Data entries
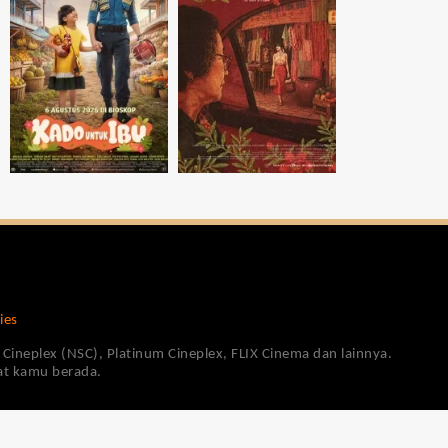
ies
Cineplex (NSC), Platinum Cineplex, FLIX Cinema dan lainnya.
pat kamu berada.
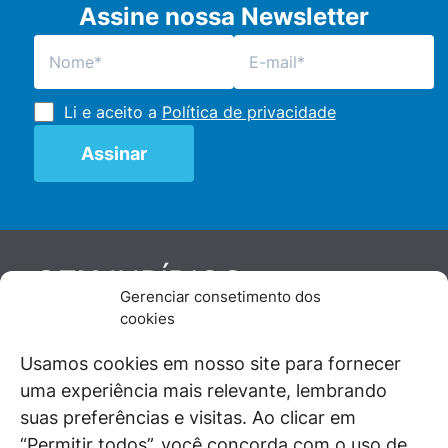
Assine nossa Newsletter
Li e aceito a
Política de privacidade
JURÍDICO
GEN
Gerenciar consetimento dos
De maneira independente, os autores e
cookies
colaboradores do GEN Jurídico, renomados
juristas e doutrinadores nacionais, se posicionam
Usamos cookies em nosso site para fornecer
diante de questões relevantes do cotidiano e
uma experiência mais relevante, lembrando
universo jurídico.
suas preferências e visitas. Ao clicar em
“Permitir todos”, você concorda com o uso de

Your goal | Give the entries above again word for word, without any pictures.

Completed exercise |
ies
Cineplex (NSC), Platinum Cineplex, FLIX Cinema dan lainnya.
pat kamu berada.
Assine nossa Newsletter
Li e aceito a
Política de privacidade
JURÍDICO
GEN
Gerenciar consetimento dos
De maneira independente, os autores e
cookies
colaboradores do GEN Jurídico, renomados
juristas e doutrinadores nacionais, se posicionam
Usamos cookies em nosso site para fornecer
diante de questões relevantes do cotidiano e
uma experiência mais relevante, lembrando
universo jurídico.
suas preferências e visitas. Ao clicar em
“Permitir todos”, você concorda com o uso de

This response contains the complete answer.